Mizoram: MNF mulling new Bill to bring back liquor prohibition

New legislation to be tabled in upcoming Budget session in March; to seek replacement of existing Mizoram Liquor (Prohibition & Control) Act, 2014

Aizawl: Sticking to its pre-poll promise of bringing back total prohibition of alcohol in the state, the Mizo National Front (MNF), the ruling party in Mizoram headed by chief minister Zoramthanga, is mulling to introduce a new Bill in the upcoming budget session.

State excise & narcotics minister K Beichhua said that a new Bill seeking replacement of the existing liquor law -- the Mizoram Liquor (Prohibition & Control) or MLPC Act, 2014 -- would be tabled in the upcoming Budget session to be held in March this year.

He said that the state government gives top priority to imposition of total prohibition on sales of liquor and will take effort to combat the menace of drugs and alcohol on a war footing.

“We will not backtrack from our decision to impose prohibition. A new legislation will be passed in the upcoming Budget session to replace the MLPC Act and impose total prohibition in the state,” Beichhua said.

He said that the government had earlier declared prolonged “dry days” as a prelude to prohibition, which was quashed by the Gauhati High Court following the petition filed by liquor vendors and warehouse dealers.

Although the government is desirous of observing dry days from now, it has to respect the court order, he added.

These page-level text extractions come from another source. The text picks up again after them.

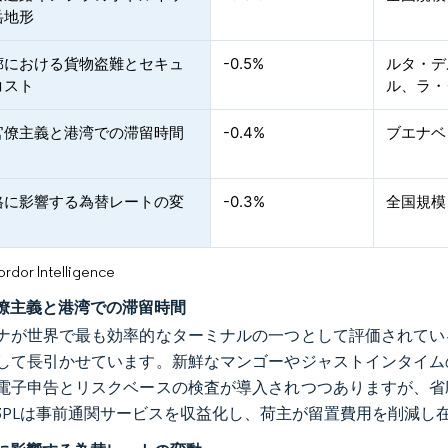
岳地形
廊における貨物盗難とセキュ
-0.5%
ルタ・デ
コスト
ル、ラ・
官僚主義と港湾での滞留時間
-0.4%
ブエナベ
格に影響する為替レートの変
-0.3%
全国規模
or Intelligence
僚主義と港湾での滞留時間
ナが世界で最も効率的なターミナルの一つとして評価されてい
して長引かせています。新鮮なマンゴーやジャストインタイム
電子申告とリスクベースの検査が導入されつつありますが、省
3PLは事前通関サービスを収益化し、荷主が留置費用を削減し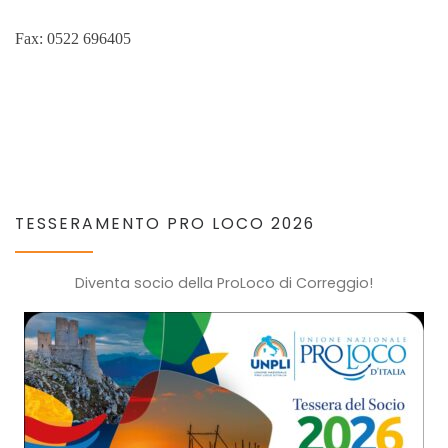
Fax: 0522 696405
TESSERAMENTO PRO LOCO 2026
Diventa socio della ProLoco di Correggio!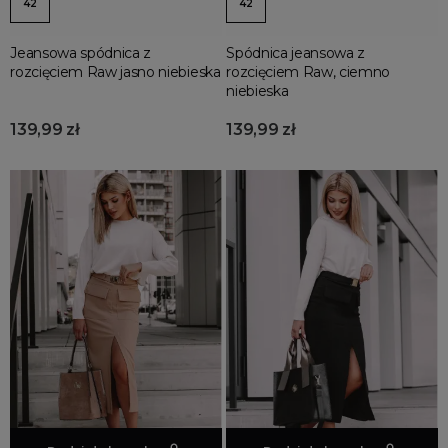
42
42
Jeansowa spódnica z
Spódnica jeansowa z
rozcięciem Raw jasno niebieska
rozcięciem Raw, ciemno
niebieska
139,99 zł
139,99 zł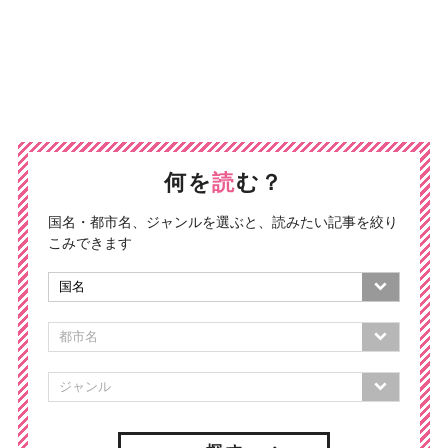
何を
読
む？
国名・都市名、ジャンルを選ぶと、読みたい記事を絞り
こみできます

Citing that drugs and alcohol have killed many young people and rendered many women as ‘widows’, the minister vowed that the government would not remain idle to curb the menace.

He also called upon the people to extend support to the government in its fight against drugs and alcohol in the state.

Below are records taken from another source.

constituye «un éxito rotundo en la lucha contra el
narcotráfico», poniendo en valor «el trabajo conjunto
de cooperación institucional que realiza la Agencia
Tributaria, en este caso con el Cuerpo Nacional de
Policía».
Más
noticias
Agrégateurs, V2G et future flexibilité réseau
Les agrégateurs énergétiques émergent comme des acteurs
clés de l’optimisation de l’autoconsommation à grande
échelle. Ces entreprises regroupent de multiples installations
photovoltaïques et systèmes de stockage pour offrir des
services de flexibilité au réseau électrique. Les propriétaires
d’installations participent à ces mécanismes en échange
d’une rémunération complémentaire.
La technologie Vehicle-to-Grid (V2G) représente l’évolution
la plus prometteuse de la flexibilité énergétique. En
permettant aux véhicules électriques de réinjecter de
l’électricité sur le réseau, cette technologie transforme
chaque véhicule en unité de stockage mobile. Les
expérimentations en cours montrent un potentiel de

Beichhua on Thursday opened a new outpost of the excise and narcotics department at Rangvamual on the outskirts of Aizawl.

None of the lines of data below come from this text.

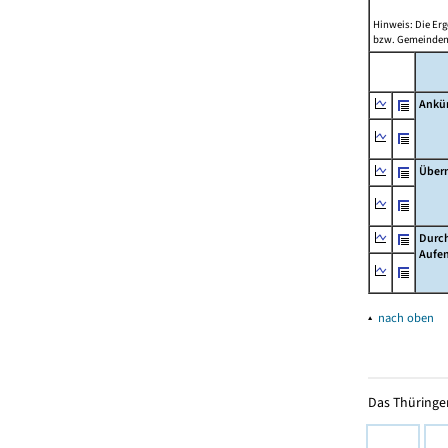
Hinweis: Die Er
bzw. Gemeinden 
Ankü
Über
Durch
Aufen
▴
nach oben
Das Thüringer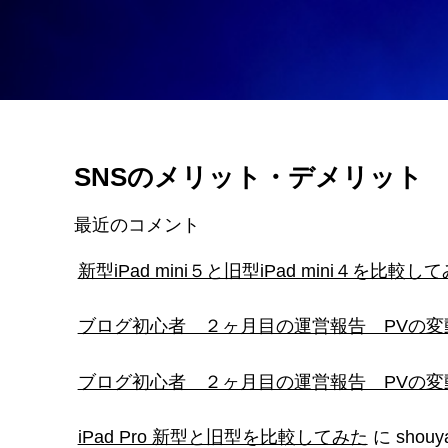
SNSのメリット・デメリット
最近のコメント
新型iPad mini５と旧型iPad mini４を比較し
ブログ初心者 ２ヶ月目の運営報告 PVの変
ブログ初心者 ２ヶ月目の運営報告 PVの変
iPad Pro 新型と旧型を比較してみた
に
shouy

The MLPC Act, introduced by Lal Thanhawla-led Congress government came into force in January 2015 replacing the 18-year-old total prohibition law. The first wine shop was opened in the state in March 2015.

The MNF had made a pre-poll promise that it will re-impose prohibition in the state if it comes to power. Soon after assuming power, Zoramthanga-led MNF government closed down nine liquor shops run by government agencies.

As a prelude to prohibition, the state cabinet had on December 18 declared dry days from December 21 to January 14, which was again extended till March 10 in another council of minister meeting on January 10.

However, the order of the state government banning sales of liquor was put aside by the Aizawl bench of Gauhati High court recently following petitions submitted by liquor vendors and owners of bonded warehouses.

The sitting judge, Justice Michael Zothankhuma, found the orders of the commissioner of excise and narcotics department declaring the "dry days" for an extended period as "arbitrary" and ordered the state government to allow warehouse dealers to import liquor and the vendors to sell branded liquor as per the validity of their licence.

The licence of vendors and warehouse dealers expires on March 31.

Following the high court order, more than 30 privately-run wine shops began opening their store from January 31 after being closed for over a month.